La publicidad de la considerada “comida basura” -alta en azúcares, sal y grasas saturadas– estará en delante prohibida en el Reino Unido fuera de en horario noctívago, al entrar en vigor una ley con casi tres abriles de retraso tras duras negociaciones con la industria alimentaria.
La prohibición de publicitar estos artículos ‘insanos’ estará actual entre las 5.30 de la mañana y las 9 de la oscuridad en radiodifusión y televisióny durante todas las horas en las redes socialesaunque se mantendrán los anuncios y promociones en marquesinas de autobús o en escaparates.

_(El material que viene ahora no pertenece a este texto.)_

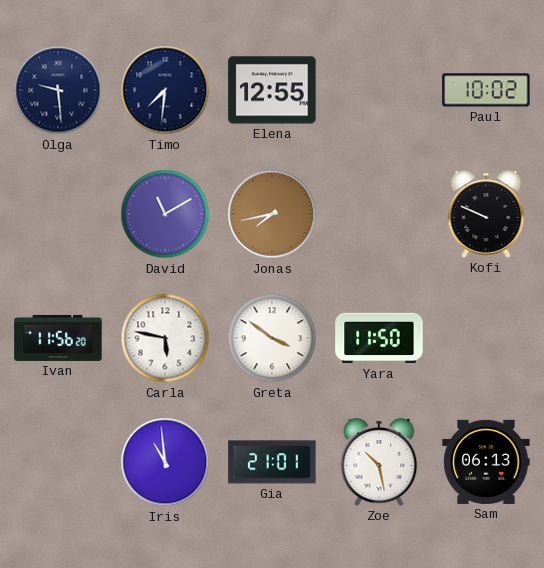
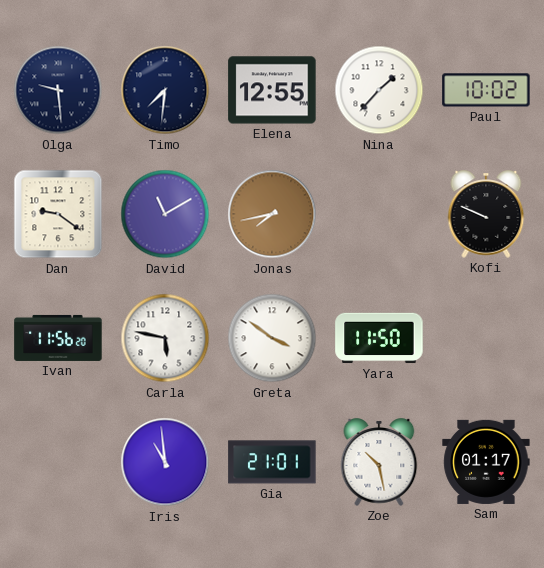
Nina: none -> 1:37
Dan: none -> 9:21
Sam: 06:13 -> 01:17
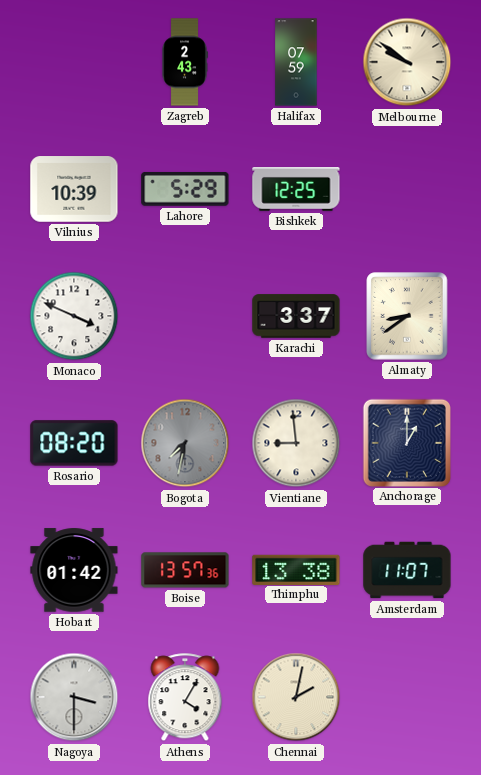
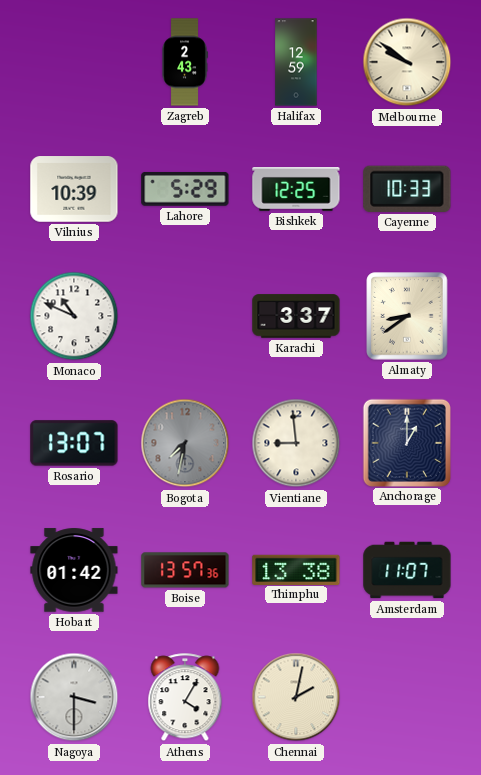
Halifax: 07:59 -> 12:59
Cayenne: none -> 10:33
Monaco: 3:49 -> 10:49
Rosario: 08:20 -> 13:07
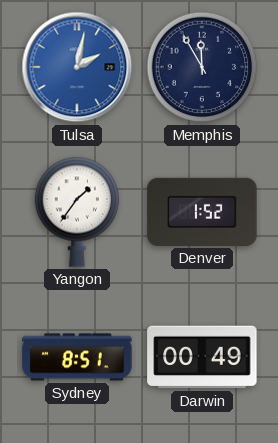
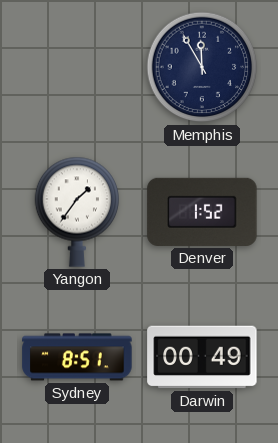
Tulsa: 2:02 -> none
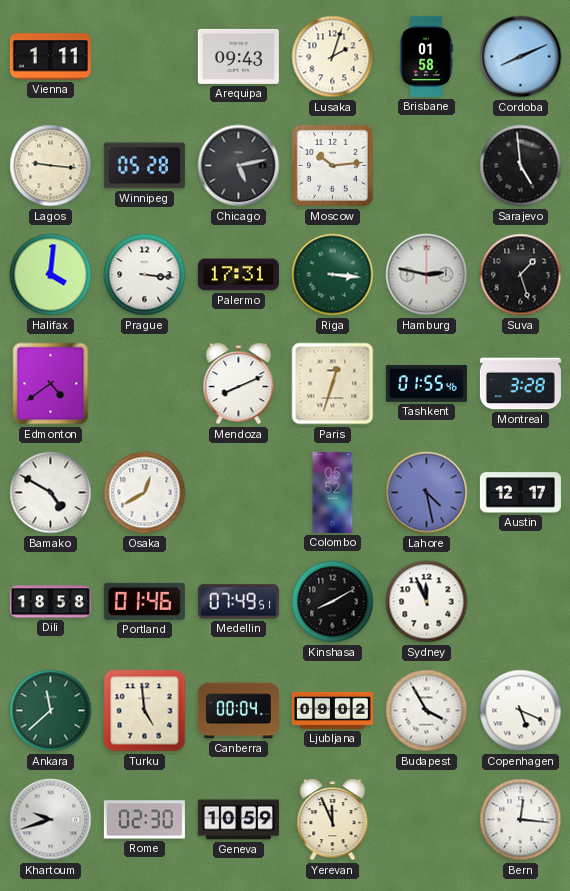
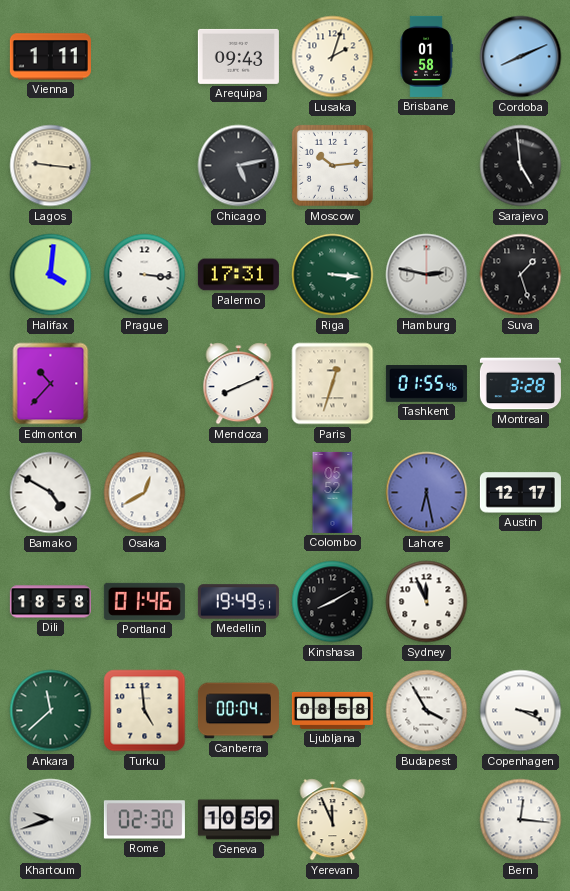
Winnipeg: 05:28 -> none
Edmonton: 4:39 -> 10:37
Lahore: 4:28 -> 6:28
Medellin: 07:49 -> 19:49
Ljubljana: 09:02 -> 08:58
Copenhagen: 5:19 -> 3:19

El Gobierno inglés lleva más de tres abriles preparando el dominio para esta medida que búsqueda detener el problema de la obesidad inmaduroque según cifras oficiales afecta a uno de cada diez niños de entre 4 y 5 abriles y cuesta a la sanidad británica más de 11,000 millones de libras anuales.
Parquedad al sistema de vitalidad
Según las optimistas previsiones del Gobierno, solo la matanza de la publicidad sacará de la víveres inmaduro más de 7,000 millones de calorías y ayudará así a evitar 20,000 casos de obesidad entre los menores, generando un reducción de 2,000 millones de libras en las cuentas del National Health Service, el servicio de vitalidad conocido ya sometido a un gran estrés financiero.
El detención consumo de azúcares tiene otras consecuencias en la vitalidad inmaduro: uno de cada cinco niños menores de cinco abriles tienen problemas de caries.
La prohibición afecta a trece tipos distintos de alimentos, algunos más ‘obvios’, como el caso de:
- bebidas gaseosas, chocolatinas, galletas, pasteles industriales, helados o cereales de desayuno, así como otros más genéricos como pizzas, bocadillos y comidas preparadas, en cuyo caso se contará aquellos que reúnan dos de los tres peligros presentes: altos en grasas saturadasen azúcares o en sal.
El Gobierno ha dejado claro que la medida no va contra ninguna marca en concreto, sino que servirá como estímulo para que las compañías adapten sus productos a otros basados en “recetas más saludables”.
En su argumentario, el Gobierno ha destacado investigaciones médicas que supuestamente demuestran que la exposición a publicidad de comidas poco saludables afecta a lo que luego los niños ingieren “y configuran así sus preferencias alimentarias desde la más tierna momento”, incrementando los riesgos de sobrepeso y de una vida complicada por problemas de vitalidad.